[Ontology-editors] Disjointness [was Re: constituent part]
Midori Harris
midori at ebi.ac.uk
Wed Aug 6 01:48:27 PDT 2008
On Tue, 5 Aug 2008, Chris Mungall wrote:
> For now I'm maintaining the disjoint statements in a separate file and
> running the reasoner in batch and generating reports.
>
> Added a tracker item for:
> http://wiki.geneontology.org/index.php/Cellular_component_disjoint_classes#Extracellular_and_cell
>
> I have not yet added a tracker item for:
> http://wiki.geneontology.org/index.php/Cellular_component_disjoint_classes#X_part_and_X
>
> There is a section in the OE reasoner paper on disjoint_from (shared on
> google docs under the geneontology account - let me know if you want
> individual access)
>
> Do you think the following example is a good one:
> ---
> In 2007 we made some high-level changes to the GO and introduced three high
> level mutually disjoint classes within the biological process ontology:
> cellular process, multi-cellular process and multi-organism process.

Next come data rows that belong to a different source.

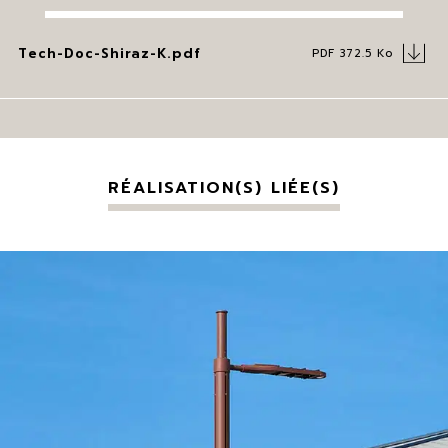
Tech-Doc-Shiraz-K.pdf
PDF 372.5 Ko
RÉALISATION(S) LIÉE(S)
Nerello, Structure K, Shiraz Nano (borne)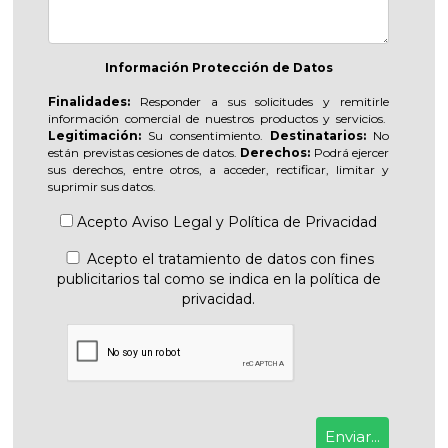
Información Protección de Datos
Finalidades:
Responder a sus solicitudes y remitirle
información comercial de nuestros productos y servicios.
Legitimación:
Su consentimiento.
Destinatarios:
No
están previstas cesiones de datos.
Derechos:
Podrá ejercer
sus derechos, entre otros, a acceder, rectificar, limitar y
suprimir sus datos.
Acepto
Aviso Legal
y
Política de Privacidad
Acepto el tratamiento de datos con fines
publicitarios tal como se indica en la política de
privacidad.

> The editors used a configurable disjointness check in OboEdit to help
> organize the graph such that these mutual exclusivity constraints held. At
> first there were multiple violations of the disjointness constraint. For
> example "conjugation with cellular fusion" was an is_a child of both cellular
> process and multi-organism process. On closer examination the definition of
> the class was found to be problematic, the definition was changed and the
> disjointness violation was resolved by removing the is_a link between
> 'conjugation with cellular fusion' and 'reproductive process in single-celled
> organism'. [Can a GO editor check this? See email thread Re: fixing
> non-disjoint violations Feb 5 2007]
> ---
This is an accurate representation of what we did, but biologically it's
not very satisfying -- so much so that Val recently requested that the
relationship be added back! We do need to improve the representation of
sexual reproduction in single-celled organisms; as a stopgap, I've added
a part_of relationship, which at least doesn't violate disjointness, but
the area is still a bit ugly. It might not be a bad idea to pick a
different example just for that reason.